→ Your goal
Take the whole listing and reproduce it exactly, pictures excepted.

→ Records shown
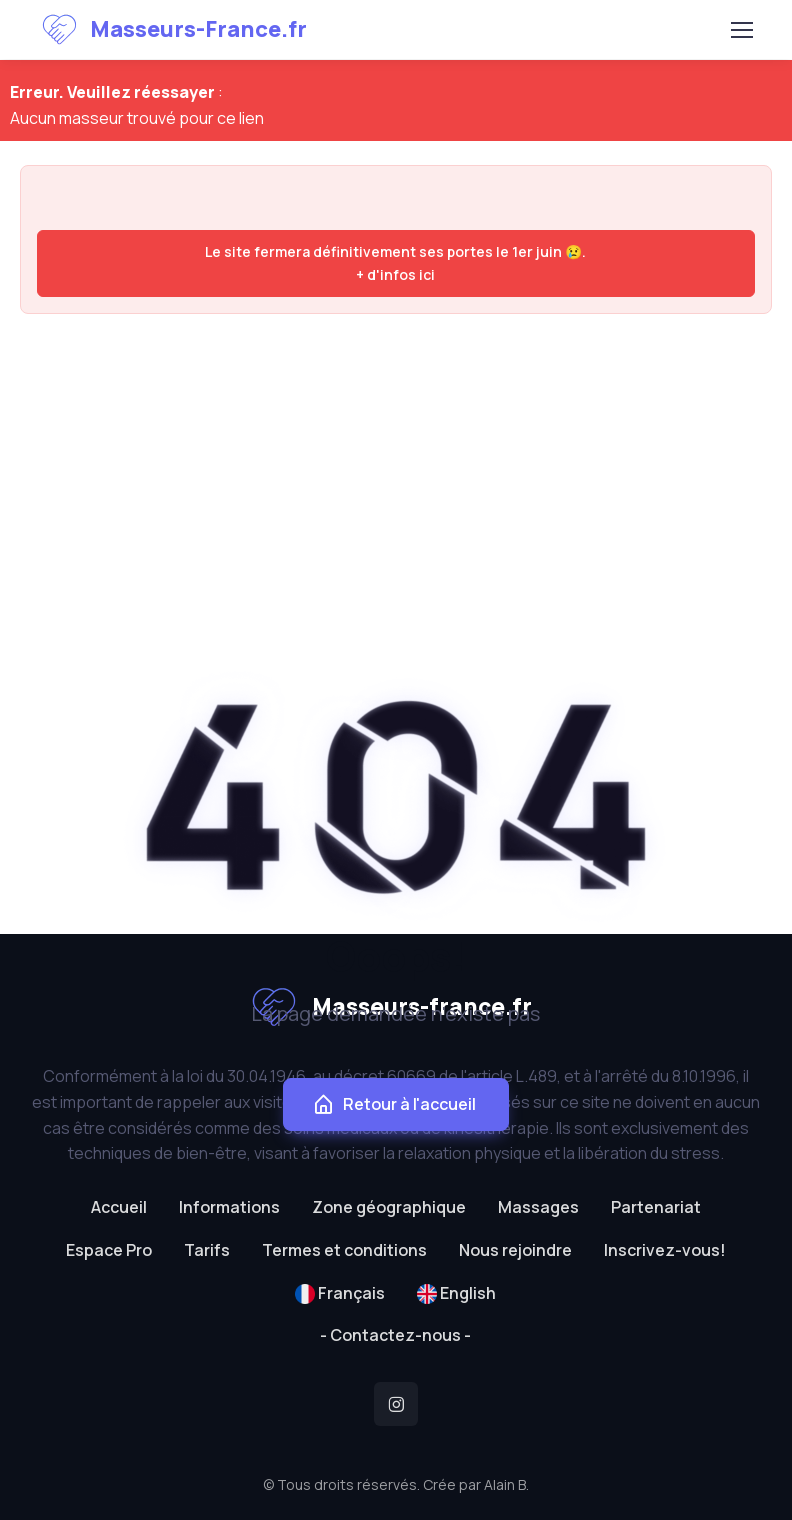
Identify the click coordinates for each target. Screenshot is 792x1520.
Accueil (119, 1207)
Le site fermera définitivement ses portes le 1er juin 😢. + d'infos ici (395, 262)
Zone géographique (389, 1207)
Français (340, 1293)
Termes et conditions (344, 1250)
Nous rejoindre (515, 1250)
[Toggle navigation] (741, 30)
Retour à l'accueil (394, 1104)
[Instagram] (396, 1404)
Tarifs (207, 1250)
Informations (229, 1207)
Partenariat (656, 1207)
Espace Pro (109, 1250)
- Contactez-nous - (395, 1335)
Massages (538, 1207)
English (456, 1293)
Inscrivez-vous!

→ Answer section
Identify the click coordinates for each target. Screenshot is 792x1520.
Accueil (119, 1207)
Le site fermera définitivement ses portes le 1er juin 😢. + d'infos ici (395, 262)
Zone géographique (389, 1207)
Français (340, 1293)
Termes et conditions (344, 1250)
Nous rejoindre (515, 1250)
[Toggle navigation] (741, 30)
Retour à l'accueil (394, 1104)
[Instagram] (396, 1404)
Tarifs (207, 1250)
Informations (229, 1207)
Partenariat (656, 1207)
Espace Pro (109, 1250)
- Contactez-nous - (395, 1335)
Massages (538, 1207)
English (456, 1293)
Inscrivez-vous!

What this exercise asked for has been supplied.